TASK GOAL: From the entries below, reproduce exactly the line containing "promossa insieme a", the line containing "тут недавно видео", and every line in between, with nothing added.

SUPPLIED ENTRIES:
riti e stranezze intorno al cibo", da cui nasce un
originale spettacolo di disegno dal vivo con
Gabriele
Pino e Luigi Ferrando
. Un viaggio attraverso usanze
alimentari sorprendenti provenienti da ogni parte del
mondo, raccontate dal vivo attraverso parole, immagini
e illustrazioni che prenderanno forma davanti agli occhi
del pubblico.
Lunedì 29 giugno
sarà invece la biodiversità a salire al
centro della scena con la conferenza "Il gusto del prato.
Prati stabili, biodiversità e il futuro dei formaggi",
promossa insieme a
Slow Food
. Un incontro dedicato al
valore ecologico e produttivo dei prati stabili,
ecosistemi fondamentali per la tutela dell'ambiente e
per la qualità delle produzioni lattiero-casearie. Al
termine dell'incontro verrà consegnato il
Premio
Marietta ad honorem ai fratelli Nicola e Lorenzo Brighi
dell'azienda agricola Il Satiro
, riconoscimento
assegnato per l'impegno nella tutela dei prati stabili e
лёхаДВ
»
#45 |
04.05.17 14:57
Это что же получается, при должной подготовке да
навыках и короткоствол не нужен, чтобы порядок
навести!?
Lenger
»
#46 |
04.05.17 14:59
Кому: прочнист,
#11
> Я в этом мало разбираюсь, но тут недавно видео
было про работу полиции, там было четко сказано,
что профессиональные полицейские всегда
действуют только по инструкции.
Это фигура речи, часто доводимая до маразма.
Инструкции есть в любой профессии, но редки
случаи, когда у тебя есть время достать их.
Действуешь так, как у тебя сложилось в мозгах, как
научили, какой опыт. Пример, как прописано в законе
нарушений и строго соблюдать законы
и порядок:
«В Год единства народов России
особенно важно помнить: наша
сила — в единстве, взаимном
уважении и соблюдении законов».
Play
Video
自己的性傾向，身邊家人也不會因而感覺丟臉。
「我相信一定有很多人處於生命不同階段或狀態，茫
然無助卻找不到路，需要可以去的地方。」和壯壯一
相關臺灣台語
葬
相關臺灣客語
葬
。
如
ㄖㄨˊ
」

---

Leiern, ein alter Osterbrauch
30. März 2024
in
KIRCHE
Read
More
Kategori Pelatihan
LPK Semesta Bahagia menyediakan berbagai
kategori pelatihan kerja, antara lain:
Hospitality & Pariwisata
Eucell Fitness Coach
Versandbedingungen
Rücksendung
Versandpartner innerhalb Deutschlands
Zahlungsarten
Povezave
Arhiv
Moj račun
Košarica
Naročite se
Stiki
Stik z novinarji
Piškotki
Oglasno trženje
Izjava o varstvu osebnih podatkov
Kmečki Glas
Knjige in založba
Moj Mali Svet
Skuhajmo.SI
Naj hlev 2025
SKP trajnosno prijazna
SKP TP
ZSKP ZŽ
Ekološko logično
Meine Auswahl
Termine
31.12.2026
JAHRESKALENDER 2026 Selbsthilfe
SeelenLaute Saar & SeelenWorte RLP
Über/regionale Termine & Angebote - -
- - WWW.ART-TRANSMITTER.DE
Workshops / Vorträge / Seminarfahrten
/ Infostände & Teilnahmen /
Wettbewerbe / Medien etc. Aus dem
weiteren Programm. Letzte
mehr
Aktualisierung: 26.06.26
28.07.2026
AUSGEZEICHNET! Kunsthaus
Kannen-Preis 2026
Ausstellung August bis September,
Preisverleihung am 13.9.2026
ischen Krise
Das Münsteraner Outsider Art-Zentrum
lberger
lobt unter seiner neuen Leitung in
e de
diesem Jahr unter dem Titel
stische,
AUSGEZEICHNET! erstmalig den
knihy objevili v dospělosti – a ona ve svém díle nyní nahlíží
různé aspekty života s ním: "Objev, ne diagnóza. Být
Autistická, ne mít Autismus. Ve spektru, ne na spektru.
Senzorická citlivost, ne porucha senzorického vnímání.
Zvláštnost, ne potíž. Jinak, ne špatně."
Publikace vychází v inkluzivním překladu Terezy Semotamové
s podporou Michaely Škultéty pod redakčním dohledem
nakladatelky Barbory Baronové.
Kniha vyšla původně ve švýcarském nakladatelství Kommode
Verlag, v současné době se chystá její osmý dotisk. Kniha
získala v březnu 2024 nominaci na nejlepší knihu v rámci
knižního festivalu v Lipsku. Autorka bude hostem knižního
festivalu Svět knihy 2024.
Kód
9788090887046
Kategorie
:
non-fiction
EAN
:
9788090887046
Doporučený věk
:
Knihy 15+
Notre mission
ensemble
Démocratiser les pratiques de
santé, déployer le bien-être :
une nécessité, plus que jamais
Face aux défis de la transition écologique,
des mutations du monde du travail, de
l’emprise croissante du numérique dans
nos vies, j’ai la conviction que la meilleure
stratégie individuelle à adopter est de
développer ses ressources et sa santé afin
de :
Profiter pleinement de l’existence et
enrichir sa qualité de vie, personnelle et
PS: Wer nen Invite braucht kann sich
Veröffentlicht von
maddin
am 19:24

---

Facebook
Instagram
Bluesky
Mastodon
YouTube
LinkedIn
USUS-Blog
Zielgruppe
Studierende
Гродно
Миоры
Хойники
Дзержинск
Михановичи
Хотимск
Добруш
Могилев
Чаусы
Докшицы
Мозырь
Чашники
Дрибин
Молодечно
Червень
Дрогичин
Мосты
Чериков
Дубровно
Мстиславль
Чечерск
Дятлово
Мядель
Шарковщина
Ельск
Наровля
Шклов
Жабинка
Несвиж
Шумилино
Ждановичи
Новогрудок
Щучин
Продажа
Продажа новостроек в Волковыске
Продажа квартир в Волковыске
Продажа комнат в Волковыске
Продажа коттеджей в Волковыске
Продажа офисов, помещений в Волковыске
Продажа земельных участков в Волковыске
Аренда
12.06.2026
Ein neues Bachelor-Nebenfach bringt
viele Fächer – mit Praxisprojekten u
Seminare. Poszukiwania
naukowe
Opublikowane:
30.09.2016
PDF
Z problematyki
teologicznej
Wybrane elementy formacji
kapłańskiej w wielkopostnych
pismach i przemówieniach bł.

WRITTEN RESPONSE:
promossa insieme a
Slow Food
. Un incontro dedicato al
valore ecologico e produttivo dei prati stabili,
ecosistemi fondamentali per la tutela dell'ambiente e
per la qualità delle produzioni lattiero-casearie. Al
termine dell'incontro verrà consegnato il
Premio
Marietta ad honorem ai fratelli Nicola e Lorenzo Brighi
dell'azienda agricola Il Satiro
, riconoscimento
assegnato per l'impegno nella tutela dei prati stabili e
лёхаДВ
»
#45 |
04.05.17 14:57
Это что же получается, при должной подготовке да
навыках и короткоствол не нужен, чтобы порядок
навести!?
Lenger
»
#46 |
04.05.17 14:59
Кому: прочнист,
#11
> Я в этом мало разбираюсь, но тут недавно видео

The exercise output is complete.